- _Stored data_
BEGIN
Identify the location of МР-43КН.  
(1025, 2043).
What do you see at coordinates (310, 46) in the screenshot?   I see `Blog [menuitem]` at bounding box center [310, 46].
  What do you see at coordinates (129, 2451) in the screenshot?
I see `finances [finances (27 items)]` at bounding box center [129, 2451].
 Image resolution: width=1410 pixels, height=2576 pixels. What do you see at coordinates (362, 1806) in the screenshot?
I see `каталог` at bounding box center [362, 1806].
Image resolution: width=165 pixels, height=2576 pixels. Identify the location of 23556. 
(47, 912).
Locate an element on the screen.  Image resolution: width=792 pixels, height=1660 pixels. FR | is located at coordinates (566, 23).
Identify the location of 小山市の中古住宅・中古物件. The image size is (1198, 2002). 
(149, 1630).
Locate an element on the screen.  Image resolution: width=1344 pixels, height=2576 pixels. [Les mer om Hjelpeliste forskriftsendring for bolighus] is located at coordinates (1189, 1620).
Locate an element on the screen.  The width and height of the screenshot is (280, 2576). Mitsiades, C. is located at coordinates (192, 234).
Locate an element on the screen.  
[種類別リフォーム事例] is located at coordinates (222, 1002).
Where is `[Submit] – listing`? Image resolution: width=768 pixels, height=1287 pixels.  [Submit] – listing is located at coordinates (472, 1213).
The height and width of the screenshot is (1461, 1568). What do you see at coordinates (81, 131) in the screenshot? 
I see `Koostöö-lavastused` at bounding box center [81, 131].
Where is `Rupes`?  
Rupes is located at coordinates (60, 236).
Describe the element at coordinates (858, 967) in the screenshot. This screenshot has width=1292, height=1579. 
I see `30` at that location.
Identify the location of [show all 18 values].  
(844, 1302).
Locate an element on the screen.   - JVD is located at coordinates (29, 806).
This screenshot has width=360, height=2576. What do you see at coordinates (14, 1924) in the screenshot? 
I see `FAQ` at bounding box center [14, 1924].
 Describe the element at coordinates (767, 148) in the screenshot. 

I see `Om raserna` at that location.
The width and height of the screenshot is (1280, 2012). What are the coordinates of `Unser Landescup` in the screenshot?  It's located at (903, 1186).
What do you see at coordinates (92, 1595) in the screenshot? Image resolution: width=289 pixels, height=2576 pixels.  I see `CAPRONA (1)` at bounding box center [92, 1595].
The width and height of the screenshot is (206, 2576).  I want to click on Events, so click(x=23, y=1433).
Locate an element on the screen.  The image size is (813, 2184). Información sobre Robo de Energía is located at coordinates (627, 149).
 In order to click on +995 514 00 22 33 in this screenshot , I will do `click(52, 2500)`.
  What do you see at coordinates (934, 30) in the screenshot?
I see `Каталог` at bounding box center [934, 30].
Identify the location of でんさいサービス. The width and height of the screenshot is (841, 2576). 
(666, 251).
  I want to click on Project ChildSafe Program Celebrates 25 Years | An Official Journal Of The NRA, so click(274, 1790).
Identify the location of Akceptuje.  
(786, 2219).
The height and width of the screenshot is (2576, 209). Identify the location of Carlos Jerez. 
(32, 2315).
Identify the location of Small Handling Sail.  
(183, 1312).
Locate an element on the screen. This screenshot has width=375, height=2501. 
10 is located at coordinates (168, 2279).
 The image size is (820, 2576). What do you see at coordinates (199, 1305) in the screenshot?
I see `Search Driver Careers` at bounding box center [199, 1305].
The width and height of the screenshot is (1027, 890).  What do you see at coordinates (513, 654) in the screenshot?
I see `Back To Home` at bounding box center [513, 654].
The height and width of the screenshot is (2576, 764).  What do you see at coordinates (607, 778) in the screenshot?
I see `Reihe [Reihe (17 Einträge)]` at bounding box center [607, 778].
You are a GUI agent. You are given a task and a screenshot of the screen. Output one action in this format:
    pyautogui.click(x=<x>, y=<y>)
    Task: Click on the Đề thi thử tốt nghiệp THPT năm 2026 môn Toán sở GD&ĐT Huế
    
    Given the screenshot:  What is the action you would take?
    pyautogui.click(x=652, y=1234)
END
- _ASSIGNMENT_
The records above should be repeated exactly. Print them all.

- _RESPONSE TO THE EXERCISE_
Identify the location of МР-43КН.  
(1025, 2043).
What do you see at coordinates (310, 46) in the screenshot?   I see `Blog [menuitem]` at bounding box center [310, 46].
  What do you see at coordinates (129, 2451) in the screenshot?
I see `finances [finances (27 items)]` at bounding box center [129, 2451].
 Image resolution: width=1410 pixels, height=2576 pixels. What do you see at coordinates (362, 1806) in the screenshot?
I see `каталог` at bounding box center [362, 1806].
Image resolution: width=165 pixels, height=2576 pixels. Identify the location of 23556. 
(47, 912).
Locate an element on the screen.  Image resolution: width=792 pixels, height=1660 pixels. FR | is located at coordinates (566, 23).
Identify the location of 小山市の中古住宅・中古物件. The image size is (1198, 2002). 
(149, 1630).
Locate an element on the screen.  Image resolution: width=1344 pixels, height=2576 pixels. [Les mer om Hjelpeliste forskriftsendring for bolighus] is located at coordinates (1189, 1620).
Locate an element on the screen.  The width and height of the screenshot is (280, 2576). Mitsiades, C. is located at coordinates (192, 234).
Locate an element on the screen.  
[種類別リフォーム事例] is located at coordinates (222, 1002).
Where is `[Submit] – listing`? Image resolution: width=768 pixels, height=1287 pixels.  [Submit] – listing is located at coordinates (472, 1213).
The height and width of the screenshot is (1461, 1568). What do you see at coordinates (81, 131) in the screenshot? 
I see `Koostöö-lavastused` at bounding box center [81, 131].
Where is `Rupes`?  
Rupes is located at coordinates (60, 236).
Describe the element at coordinates (858, 967) in the screenshot. This screenshot has width=1292, height=1579. 
I see `30` at that location.
Identify the location of [show all 18 values].  
(844, 1302).
Locate an element on the screen.   - JVD is located at coordinates (29, 806).
This screenshot has width=360, height=2576. What do you see at coordinates (14, 1924) in the screenshot? 
I see `FAQ` at bounding box center [14, 1924].
 Describe the element at coordinates (767, 148) in the screenshot. 

I see `Om raserna` at that location.
The width and height of the screenshot is (1280, 2012). What are the coordinates of `Unser Landescup` in the screenshot?  It's located at (903, 1186).
What do you see at coordinates (92, 1595) in the screenshot? Image resolution: width=289 pixels, height=2576 pixels.  I see `CAPRONA (1)` at bounding box center [92, 1595].
The width and height of the screenshot is (206, 2576).  I want to click on Events, so click(x=23, y=1433).
Locate an element on the screen.  The image size is (813, 2184). Información sobre Robo de Energía is located at coordinates (627, 149).
 In order to click on +995 514 00 22 33 in this screenshot , I will do `click(52, 2500)`.
  What do you see at coordinates (934, 30) in the screenshot?
I see `Каталог` at bounding box center [934, 30].
Identify the location of でんさいサービス. The width and height of the screenshot is (841, 2576). 
(666, 251).
  I want to click on Project ChildSafe Program Celebrates 25 Years | An Official Journal Of The NRA, so click(274, 1790).
Identify the location of Akceptuje.  
(786, 2219).
The height and width of the screenshot is (2576, 209). Identify the location of Carlos Jerez. 
(32, 2315).
Identify the location of Small Handling Sail.  
(183, 1312).
Locate an element on the screen. This screenshot has width=375, height=2501. 
10 is located at coordinates (168, 2279).
 The image size is (820, 2576). What do you see at coordinates (199, 1305) in the screenshot?
I see `Search Driver Careers` at bounding box center [199, 1305].
The width and height of the screenshot is (1027, 890).  What do you see at coordinates (513, 654) in the screenshot?
I see `Back To Home` at bounding box center [513, 654].
The height and width of the screenshot is (2576, 764).  What do you see at coordinates (607, 778) in the screenshot?
I see `Reihe [Reihe (17 Einträge)]` at bounding box center [607, 778].
You are a GUI agent. You are given a task and a screenshot of the screen. Output one action in this format:
    pyautogui.click(x=<x>, y=<y>)
    Task: Click on the Đề thi thử tốt nghiệp THPT năm 2026 môn Toán sở GD&ĐT Huế
    
    Given the screenshot:  What is the action you would take?
    pyautogui.click(x=652, y=1234)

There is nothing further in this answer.